Das Glück ist eine Insel
Dieses ganz besondere Album führt uns ans Lagerfeuer eines Spielmannes und seiner Musikanten mit Harfen, Flöten, Schellenkranz. Es geht fromm zu, aber auch lustig, manche Lieder rühren zu Tränen, andere laden fast zum Tanzen ein. Genauso hat sich das „Quadriga Consort“ „On a Cold Winter’s Day“ (dhm) gedacht: Es erinnert an das gesellige „Wassailing“ zur Weihnachtszeit auf den britischen Inseln. Ein ungekünstelt-warmherziges Album der unkommerziellen Art. Zeitlos schön!
Wie im Kino
Den Briten Nigel Hess schätzt man vor allem als Filmkomponisten, aber auch für „Romeo und Julia“ am Globe-Theatre griff er in die Harfe.

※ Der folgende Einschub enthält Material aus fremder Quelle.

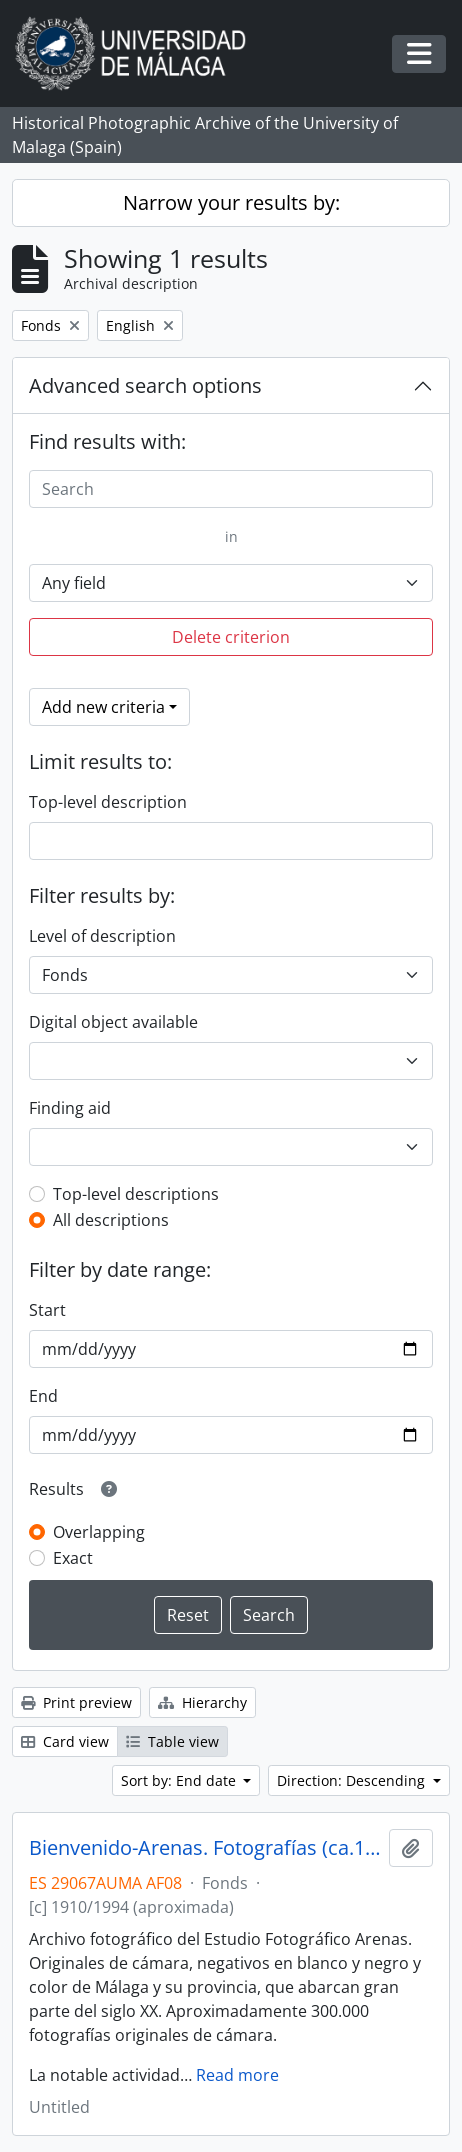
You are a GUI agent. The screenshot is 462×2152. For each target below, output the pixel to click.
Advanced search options (145, 385)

Sein Album „Silent Nights“ (Deutsche Grammophon) kann die filmmusikalische Handschrift nicht verhehlen. Es regiert bei schmusiger Klaviermusik und sachter Orchestereskorte der Weichzeichner. Aber da Weihnachten nicht allzu oft das Fest familiären Friedens ist, tut diese softe Stunde mit internationalen Liedern womöglich gute Dienste.
Licht in dunkler Zeit
Hugo Distlers „Weihnachtsgeschichte“ (Brilliant Classics) kann man nicht hören, ohne an das Schicksal eines deutschen Komponisten zu denken, den die Nazis vor sich hertrieben, ehe er 1942 den Freitod wählte. 1933 entstand sein Versuch, sich mit der Moderne vor den alten Meistern zu verneigen. Keine Hintergrundmusik zur Bescherungsschlacht, doch offene Ohren lädt sie zur Einkehr ein. Die bewegende Einspielung der Leipziger Thomaner von 1979 liegt jetzt als CD vor.
Keine Feier ohne Mayer
Albrecht Mayer ist eigentlich Orchestermitglied bei den Berliner Philharmonikern. Aber seit Jahren ist er (bis hinauf zu den Pop-Charts) auch mit schönen Solo-Alben erfolgreich. Da fehlte nur noch ein Weihnachtsalbum. Fehlte es wirklich? Mayers Herzenswunsch, mit den „King’s Singers“ für „Let It Snow“ (Deutsche Grammophon“) von „Jingle Bells“ bis Schubert auf populäre Winterreise zu gehen, legt Swing und Andacht unter den Klangbaum. Nach einer Weile ist man leicht genervt.
Direkt aus der Kirche
Eine Platte wie ein traditionsgesättigter altdeutscher Heiligabend-Gottesdienst! „Weihnachten in der Dresdner Frauenkirche“ (Sony) klingt festlich, ja, getragen sogar, nicht gerade geeignet für schunkelnde Mitglieder der „Jingle Bells“-Fraktion. Neben „Vom Himmel hoch“, „Joseph, lieber Joseph mein“ und „In dulci jubilo“ gibt es auch weniger Bekanntes, vorwiegend aus dem 16. Jahrhundert. Für gottgefälligen Genuss bürgt vor allem der exquisite Kammerchor der Frauenkirche.